Blueberry & pecan brownies (GF, Vegan)

You can’t beat a good brownie. But the deeper I delve into the wholesome foodie world the more I demand a certain standard – that means vegan, gluten free, refined sugar free and a brownie made from the best dark vegan chocolate. At the moment my chocolate of choice is the Lindt cooking chocolate 70% – its rich, with earthy tones and super delicious to munch on from the packet (beware it will disappear before you have a chance to cook with it).

So this brownie is pretty simple and meets all the criteria – it’s rich and fudgy but not too sweet.
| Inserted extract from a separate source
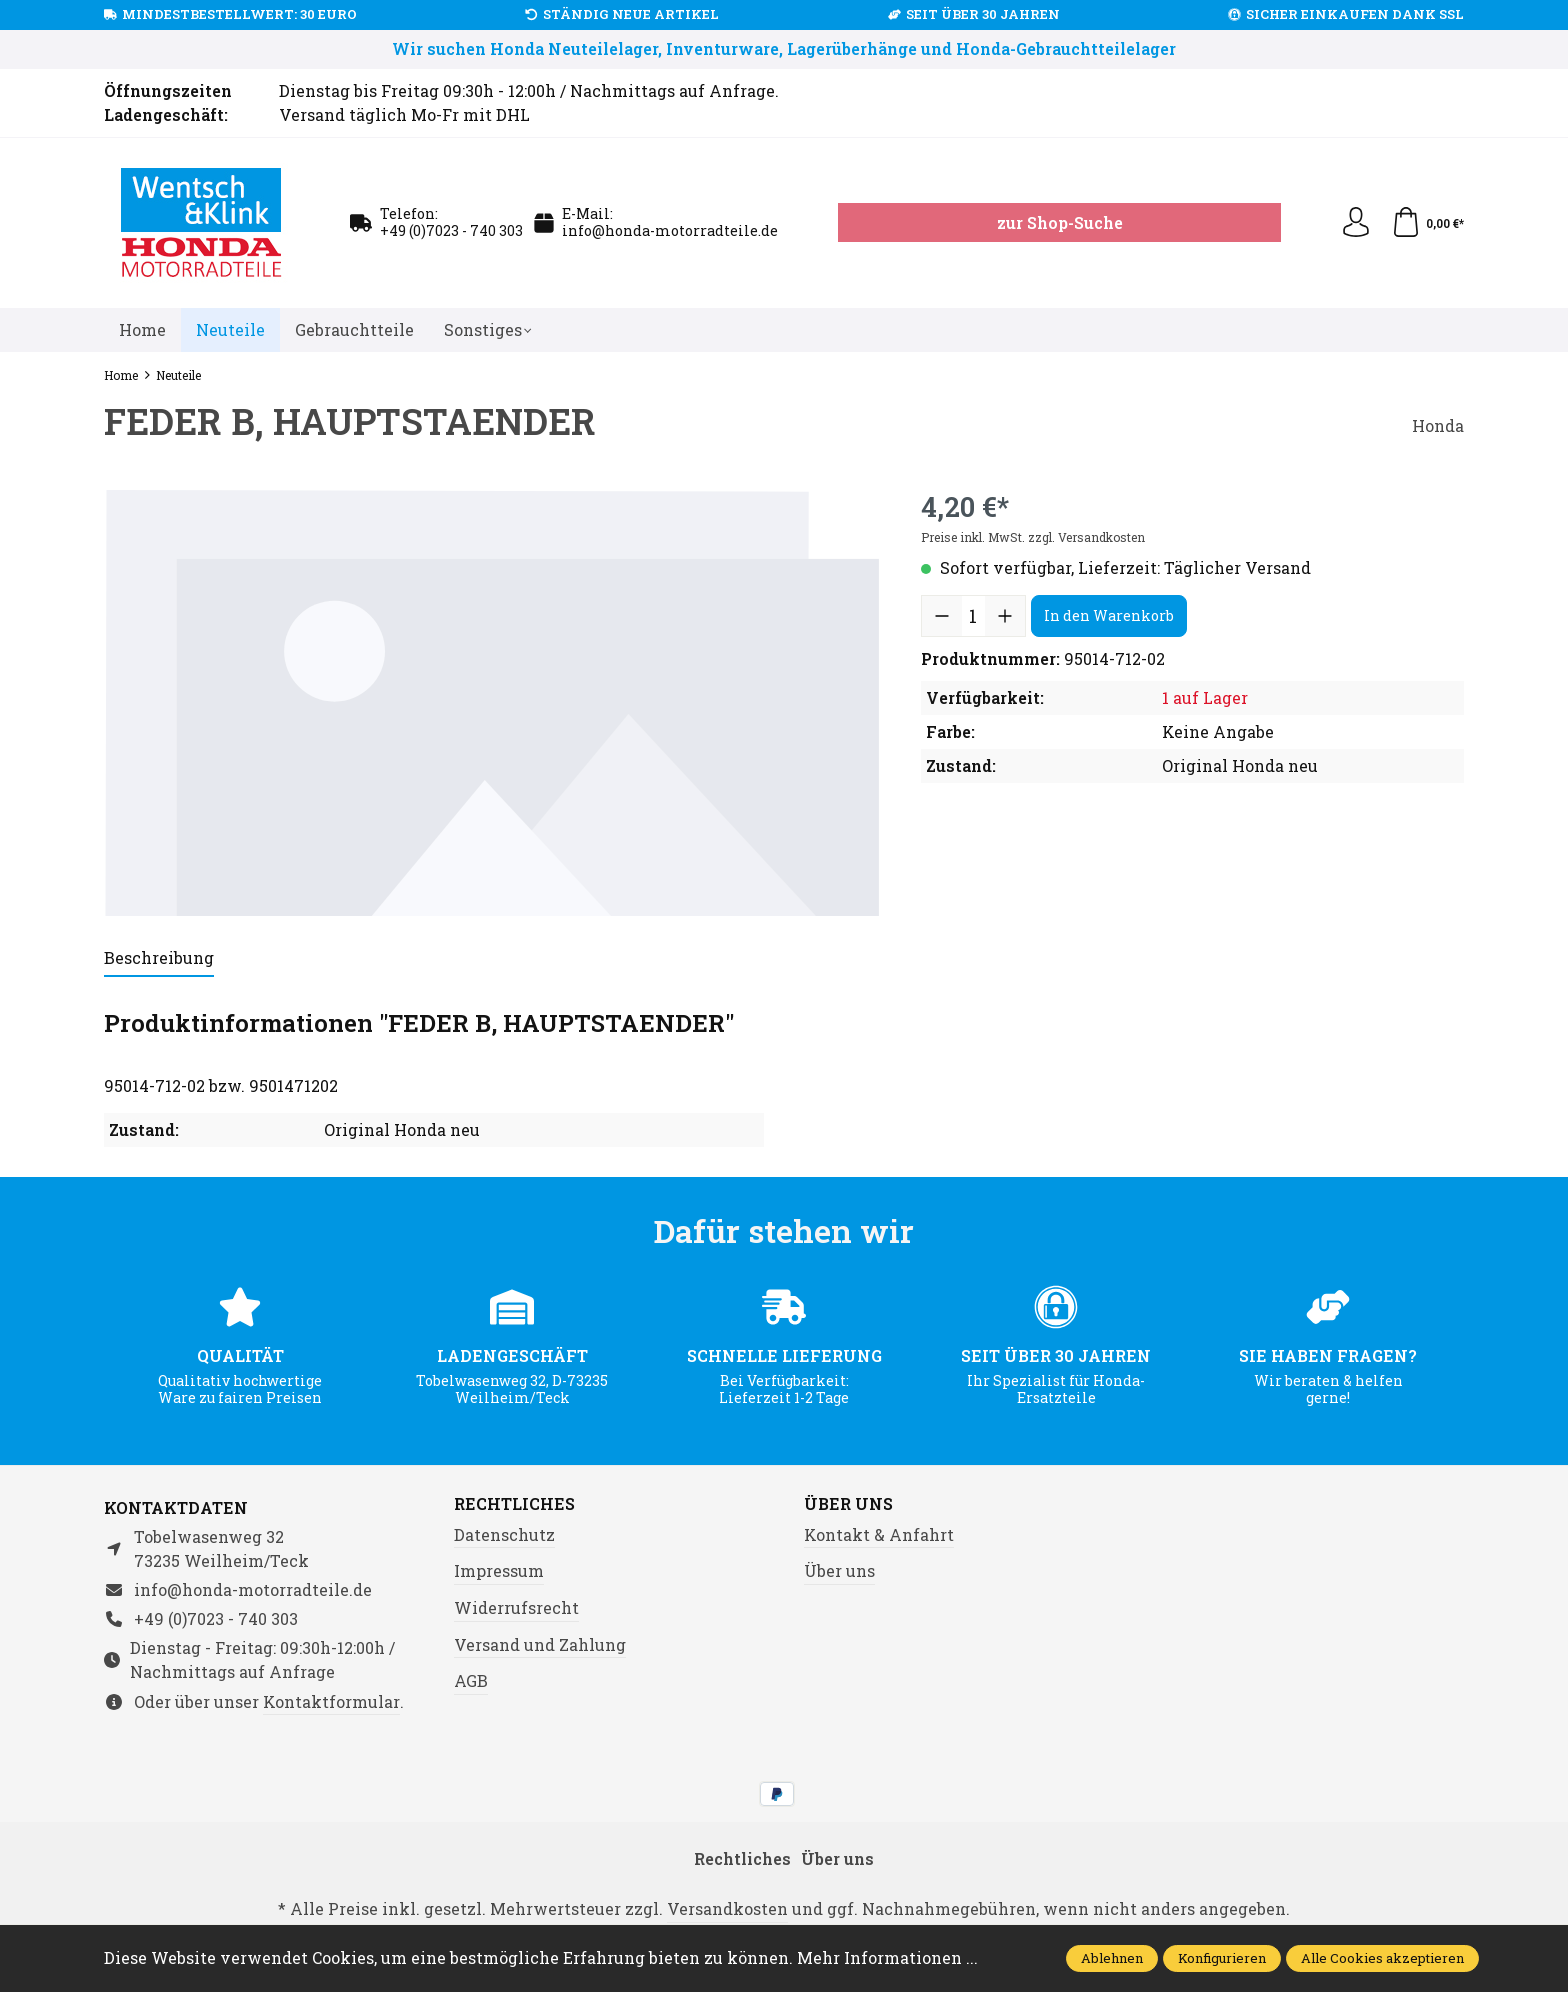 This screenshot has width=1568, height=1992. Describe the element at coordinates (451, 230) in the screenshot. I see `+49 (0)7023 - 740 303` at that location.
For a fruit freak like me the blueberries add a lovely burst of fruit throughout, but if you’re a brownie purist you can also leave out the fruit and go for the classic pecan brownie.  Either way the result is super delicious.

Blueberry & pecan brownies (GF, Vegan)

Ingredients

  • 150g | 5¼ ounces dark chocolate (at least 70% cacao)
  • 150g | 1¼ cups self-raising gluten free flour (I use Doves Farm)
  • 3 heaped tablespoons of cocoa powder
  • 40 g | 1/3 cup coconut sugar
  • 300ml | 1½ cups oat milk (or milk of your choice)
  • 4 tablespoons vegetable oil
  • 1 teaspoon vanilla essence
  • 30g | 1/3 cup pecans, roughly chopped
  • 30g | 1/3 cup blueberries

Method

  1. Preheat the oven to 180C | Gas mark 4 and line a shallow baking tray (about 20cm square) with greaseproof paper.
  2. Break up the chocolate and place in a heatproof bowl.
  3. Melt the chocolate by placing over a pan of barely simmering water (keep the bowl clear of the water).
  4. Once melted, take of the heat and leave to cool for a few minutes.
  5. Mix the flour, cocoa powder and coconut sugar in a large bowl.
  6. Add the milk, vegetable oil and vanilla essence to the melted chocolate and stir well
  7. Pour the chocolate mixture into the flour and mix together to combine.
  8. Mix in the pecans and blueberries then transfer to the shallow baking tray.
  9. Bake for 15-20 minutes until the brownie is cooked on the outside, but still quite soft inside. Be careful not to overcook.
  10. Leave to cool in the tray, then lift out the brownie in the parchment and cut into squares.
  11. Transfer to an airtight container to store.